>>>>>

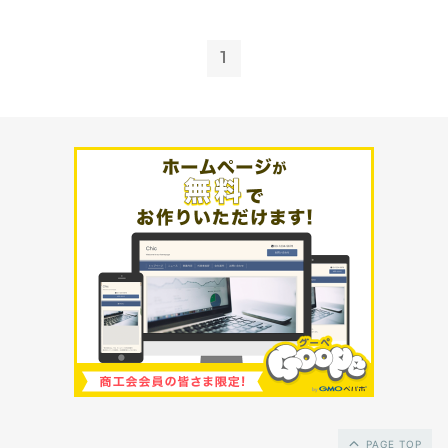
1
PAGE TOP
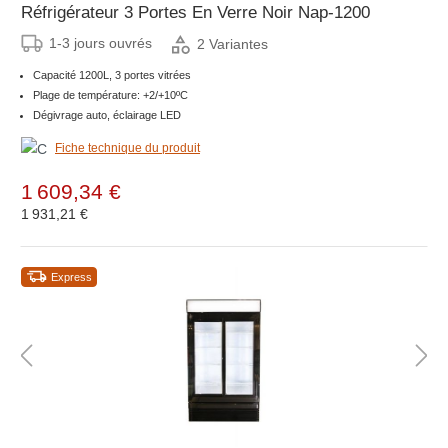
Réfrigérateur 3 Portes En Verre Noir Nap-1200
1-3 jours ouvrés
2 Variantes
Capacité 1200L, 3 portes vitrées
Plage de température: +2/+10ºC
Dégivrage auto, éclairage LED
Fiche technique du produit
1 609,34 €
1 931,21 €
Express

<<<<<

In the entries above, copy the lines from the one that contains "Plage de température: +2/+10ºC" through the last line, exactly as they appear.

Plage de température: +2/+10ºC
Dégivrage auto, éclairage LED
Fiche technique du produit
1 609,34 €
1 931,21 €
Express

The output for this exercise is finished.